Look at each line below and tally those holding "английский"; answer with that figure and nothing else.

▶ Information provided:

——

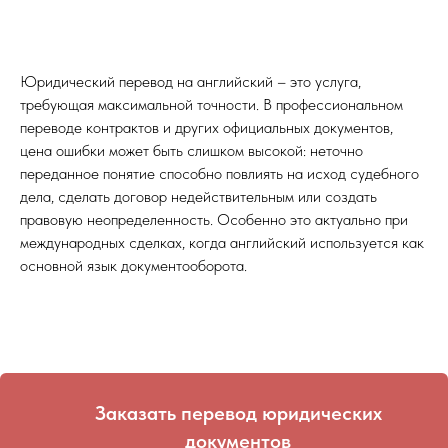
Юридический перевод на английский – это услуга,
требующая максимальной точности. В профессиональном
переводе контрактов и других официальных документов,
цена ошибки может быть слишком высокой: неточно
переданное понятие способно повлиять на исход судебного
дела, сделать договор недействительным или создать
правовую неопределенность. Особенно это актуально при
международных сделках, когда английский используется как
основной язык документооборота.
Заказать перевод юридических
документов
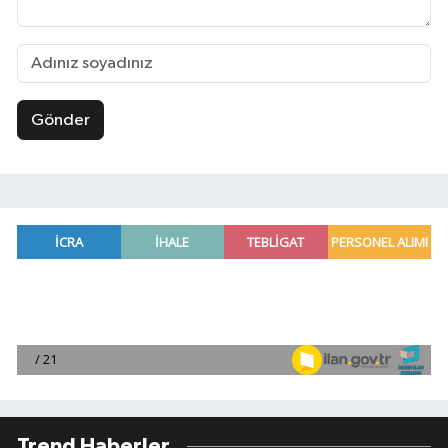
Gönder
Trend Haberler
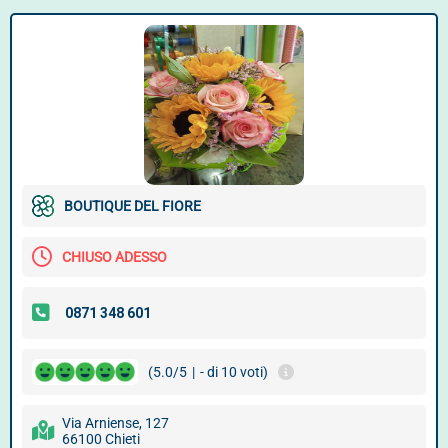
BOUTIQUE DEL FIORE
CHIUSO ADESSO
(5.0/5
|
- di 10 voti)
Via Arniense, 127
66100 Chieti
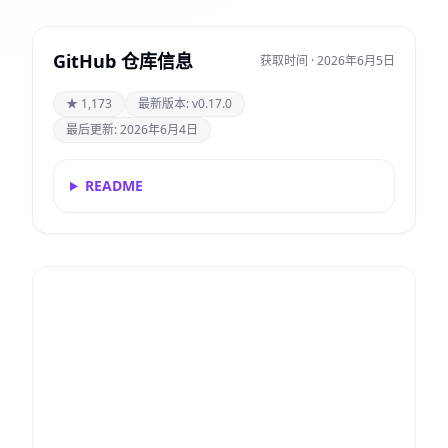
GitHub 仓库信息
获取时间 · 2026年6月5日
★ 1,173
最新版本: v0.17.0
最后更新: 2026年6月4日
README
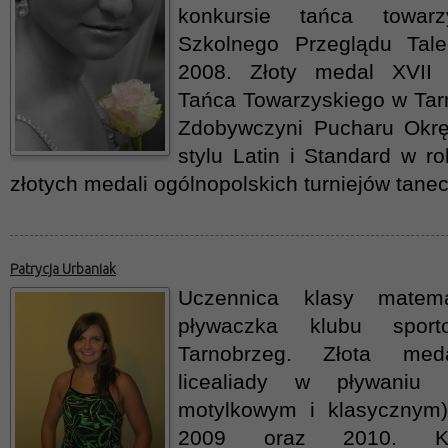
konkursie tańca towar
Szkolnego Przeglądu Tal
2008. Złoty medal XVII 
Tańca Towarzyskiego w Tar
Zdobywczyni Pucharu Okr
stylu Latin i Standard w r
złotych medali ogólnopolskich turniejów tane
Patrycja Urbaniak
Uczennica klasy matema
pływaczka klubu spor
Tarnobrzeg. Złota meda
licealiady w pływaniu
motylkowym i klasycznym
2009 oraz 2010. Kilk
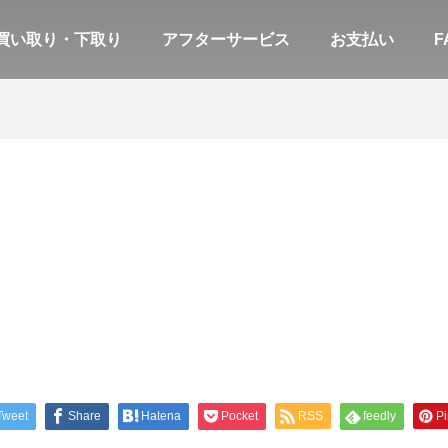
買い取り・下取り
アフターサービス
お支払い
F
Tweet
Share
Hatena
Pocket
RSS
feedly
Pi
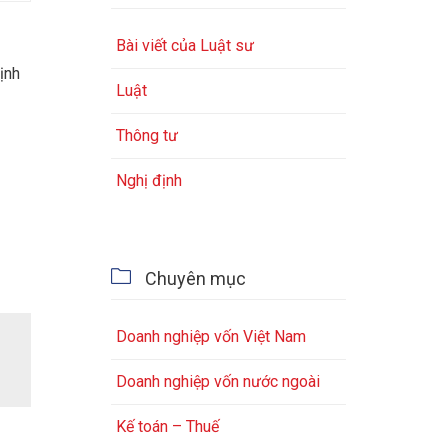
Bài viết của Luật sư
ịnh
Luật
Thông tư
Nghị định

Chuyên mục
Doanh nghiệp vốn Việt Nam
Doanh nghiệp vốn nước ngoài
Kế toán – Thuế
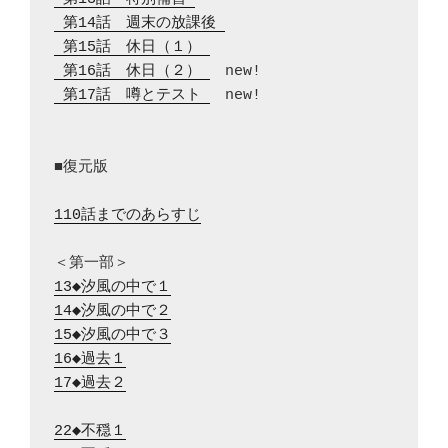
 第14話　週末の放課後 
 第15話　休日（１） 
 第16話　休日（２） 
 第17話　噂とテスト 
　new!

■復元版

110話までのあらすじ
13◆汐風の中で１
14◆汐風の中で２
15◆汐風の中で３
16◆過去１
17◆過去２
22◆不穏１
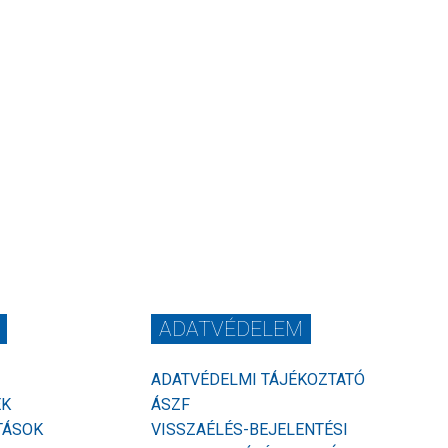
ADATVÉDELEM
ADATVÉDELMI TÁJÉKOZTATÓ
EK
ÁSZF
TÁSOK
VISSZAÉLÉS-BEJELENTÉSI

——

▶ Answer section: 2